» Prompt: Your answer should hold exactly the lines below from the line with "100 – 700m2" through the line with "制度ビジネスです。※保険適用には医師の同意が必要です。", both included, and no pictures at all.

(Collected data)
______________________________

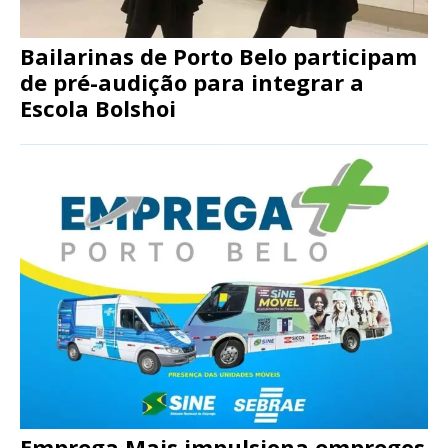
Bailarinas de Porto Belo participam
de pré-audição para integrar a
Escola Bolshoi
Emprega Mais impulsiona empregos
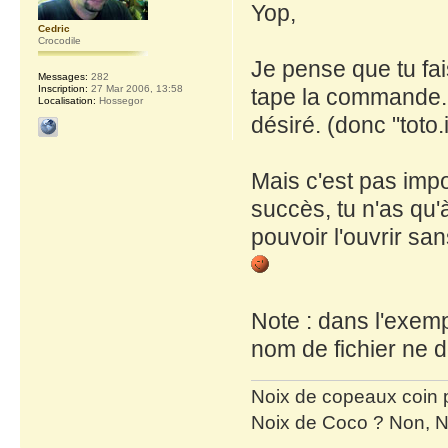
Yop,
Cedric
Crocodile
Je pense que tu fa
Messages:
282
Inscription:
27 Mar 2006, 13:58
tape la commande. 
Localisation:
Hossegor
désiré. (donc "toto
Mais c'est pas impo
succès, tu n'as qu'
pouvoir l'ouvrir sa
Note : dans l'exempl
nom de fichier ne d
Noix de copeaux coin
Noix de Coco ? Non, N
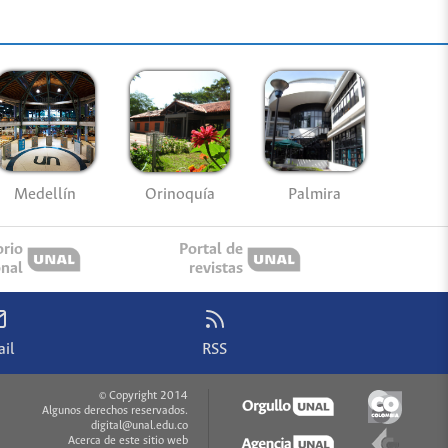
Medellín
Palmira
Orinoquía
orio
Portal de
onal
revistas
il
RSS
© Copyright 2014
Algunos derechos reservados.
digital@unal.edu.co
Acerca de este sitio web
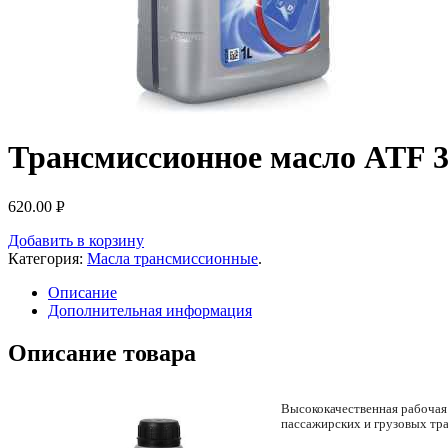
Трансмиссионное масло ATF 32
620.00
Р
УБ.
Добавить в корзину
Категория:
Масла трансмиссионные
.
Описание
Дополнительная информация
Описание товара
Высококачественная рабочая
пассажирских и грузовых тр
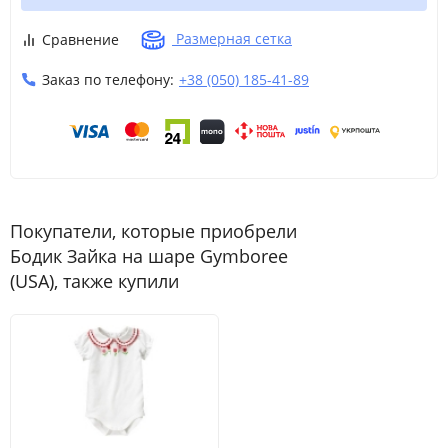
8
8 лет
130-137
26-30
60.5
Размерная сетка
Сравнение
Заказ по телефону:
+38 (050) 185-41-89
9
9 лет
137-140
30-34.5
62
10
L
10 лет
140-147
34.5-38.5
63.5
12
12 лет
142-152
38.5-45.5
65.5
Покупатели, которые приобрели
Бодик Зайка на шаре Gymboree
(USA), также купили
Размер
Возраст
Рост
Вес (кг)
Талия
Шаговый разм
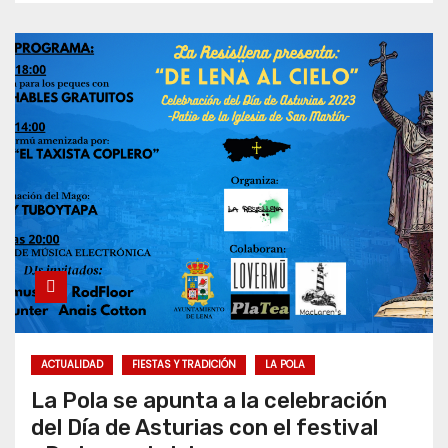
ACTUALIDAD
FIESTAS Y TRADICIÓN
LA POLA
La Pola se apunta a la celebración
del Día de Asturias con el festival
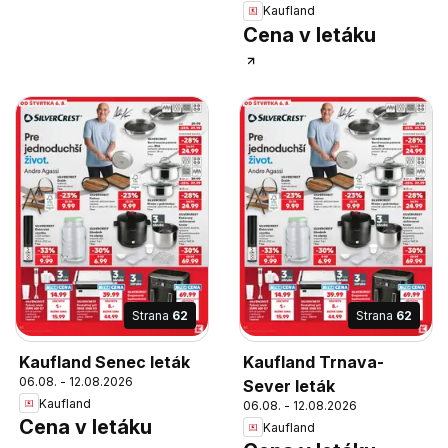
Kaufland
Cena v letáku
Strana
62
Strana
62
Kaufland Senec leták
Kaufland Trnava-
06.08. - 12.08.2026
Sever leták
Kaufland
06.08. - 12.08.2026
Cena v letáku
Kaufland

______________________________

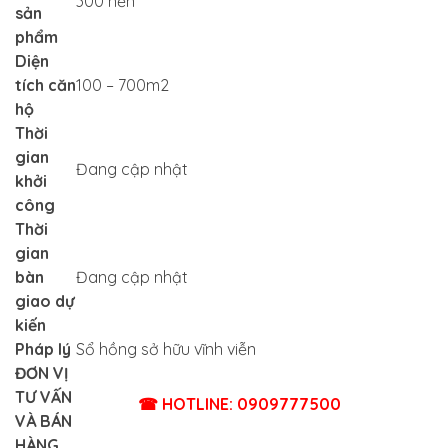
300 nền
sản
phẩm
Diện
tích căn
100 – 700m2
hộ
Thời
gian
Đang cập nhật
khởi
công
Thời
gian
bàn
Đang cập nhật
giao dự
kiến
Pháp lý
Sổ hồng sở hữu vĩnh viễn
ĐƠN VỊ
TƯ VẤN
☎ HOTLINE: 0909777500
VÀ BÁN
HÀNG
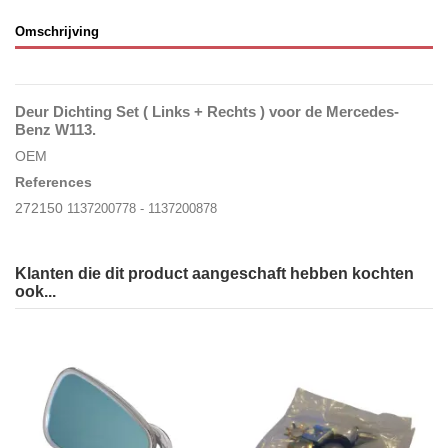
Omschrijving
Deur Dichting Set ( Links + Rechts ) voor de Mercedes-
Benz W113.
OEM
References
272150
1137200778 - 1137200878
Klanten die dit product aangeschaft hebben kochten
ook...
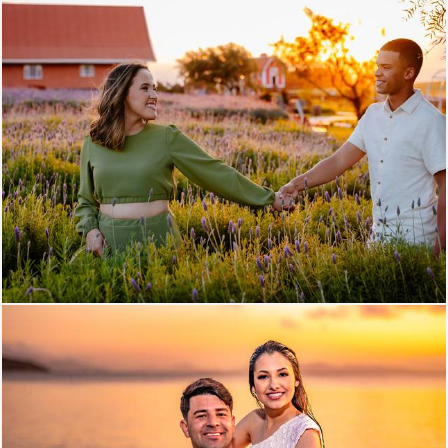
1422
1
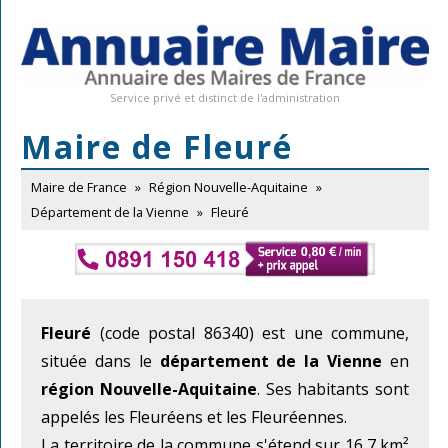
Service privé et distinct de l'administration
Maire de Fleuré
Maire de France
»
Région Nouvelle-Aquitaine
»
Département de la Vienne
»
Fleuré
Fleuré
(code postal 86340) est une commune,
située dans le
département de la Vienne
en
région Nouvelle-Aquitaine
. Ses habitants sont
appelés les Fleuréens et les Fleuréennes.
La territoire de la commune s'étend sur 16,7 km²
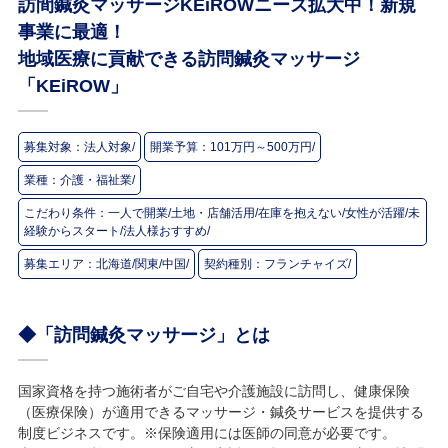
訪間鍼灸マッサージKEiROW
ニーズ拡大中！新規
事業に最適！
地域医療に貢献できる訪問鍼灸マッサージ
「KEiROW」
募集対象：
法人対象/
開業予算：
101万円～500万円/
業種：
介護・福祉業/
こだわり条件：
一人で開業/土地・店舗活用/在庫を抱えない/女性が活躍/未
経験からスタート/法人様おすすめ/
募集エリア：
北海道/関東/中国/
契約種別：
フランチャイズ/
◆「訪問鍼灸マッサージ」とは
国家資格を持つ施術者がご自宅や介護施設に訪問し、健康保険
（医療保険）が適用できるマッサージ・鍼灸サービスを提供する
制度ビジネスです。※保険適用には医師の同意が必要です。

______________________________

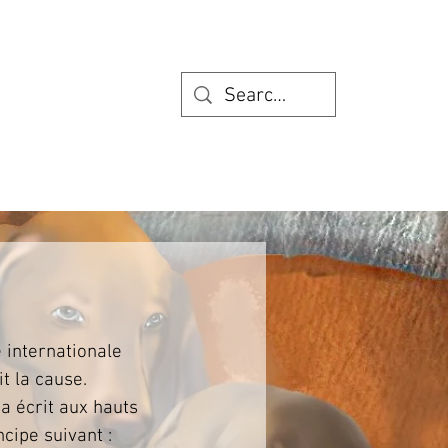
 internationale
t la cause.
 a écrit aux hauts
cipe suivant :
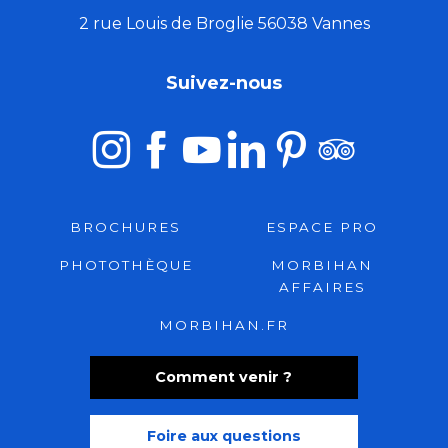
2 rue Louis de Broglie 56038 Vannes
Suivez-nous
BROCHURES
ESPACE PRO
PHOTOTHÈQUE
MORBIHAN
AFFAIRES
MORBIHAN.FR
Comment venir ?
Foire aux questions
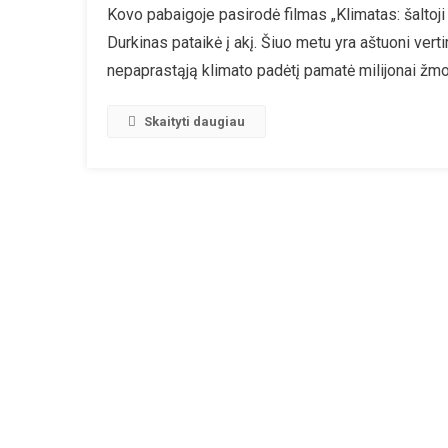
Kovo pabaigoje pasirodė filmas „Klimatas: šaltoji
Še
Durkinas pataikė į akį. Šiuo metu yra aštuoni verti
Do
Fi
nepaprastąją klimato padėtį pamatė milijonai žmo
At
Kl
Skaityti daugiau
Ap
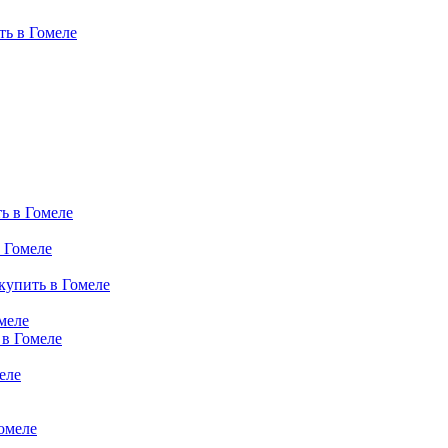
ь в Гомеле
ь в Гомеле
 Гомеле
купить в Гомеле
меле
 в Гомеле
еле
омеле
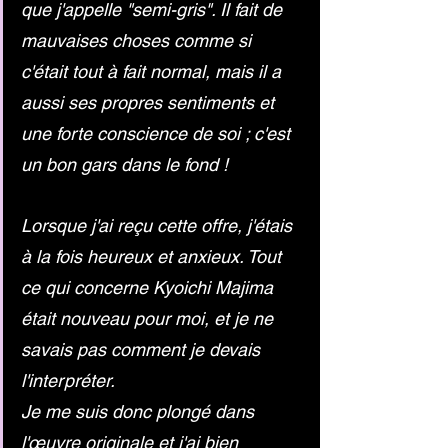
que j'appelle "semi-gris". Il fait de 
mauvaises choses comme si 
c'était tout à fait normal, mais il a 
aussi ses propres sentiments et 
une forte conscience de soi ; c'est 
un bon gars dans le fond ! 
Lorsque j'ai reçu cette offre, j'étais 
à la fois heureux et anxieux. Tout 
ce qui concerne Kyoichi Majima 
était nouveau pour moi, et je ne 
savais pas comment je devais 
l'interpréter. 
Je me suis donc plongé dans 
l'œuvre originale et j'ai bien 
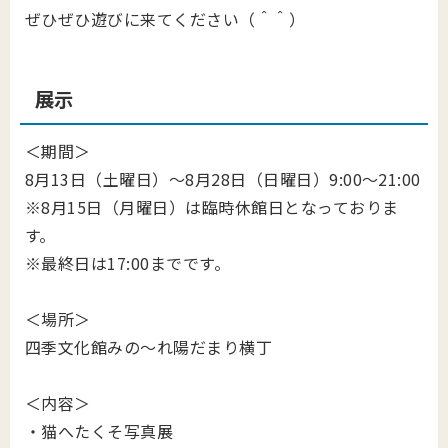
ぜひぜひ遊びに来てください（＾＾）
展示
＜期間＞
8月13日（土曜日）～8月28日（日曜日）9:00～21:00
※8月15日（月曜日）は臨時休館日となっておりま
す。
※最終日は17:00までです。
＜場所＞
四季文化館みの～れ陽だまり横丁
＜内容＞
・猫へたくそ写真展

______________________________

» Output:
100 – 700m2
hộ
Thời
gian
Đang cập nhật
khởi
công
Thời
gian
bàn
Đang cập nhật
giao dự
kiến
Pháp lý
Sổ hồng sở hữu vĩnh viễn
ĐƠN VỊ
TƯ VẤN
☎ HOTLINE: 0909777500
VÀ BÁN
HÀNG
Omschrijving
Deur Dichting Set ( Links + Rechts ) voor de Mercedes-
Benz W113.
OEM
References
272150
1137200778 - 1137200878
Klanten die dit product aangeschaft hebben kochten
ook...
1422
1
Service privé et distinct de l'administration
Maire de Fleuré
Maire de France
»
Région Nouvelle-Aquitaine
»
Département de la Vienne
»
Fleuré
Fleuré
(code postal 86340) est une commune,
située dans le
département de la Vienne
en
région Nouvelle-Aquitaine
. Ses habitants sont
appelés les Fleuréens et les Fleuréennes.
La territoire de la commune s'étend sur 16,7 km²
訪間鍼灸マッサージKEiROW
ニーズ拡大中！新規
事業に最適！
地域医療に貢献できる訪問鍼灸マッサージ
「KEiROW」
募集対象：
法人対象/
開業予算：
101万円～500万円/
業種：
介護・福祉業/
こだわり条件：
一人で開業/土地・店舗活用/在庫を抱えない/女性が活躍/未
経験からスタート/法人様おすすめ/
募集エリア：
北海道/関東/中国/
契約種別：
フランチャイズ/
◆「訪問鍼灸マッサージ」とは
国家資格を持つ施術者がご自宅や介護施設に訪問し、健康保険
（医療保険）が適用できるマッサージ・鍼灸サービスを提供する
制度ビジネスです。※保険適用には医師の同意が必要です。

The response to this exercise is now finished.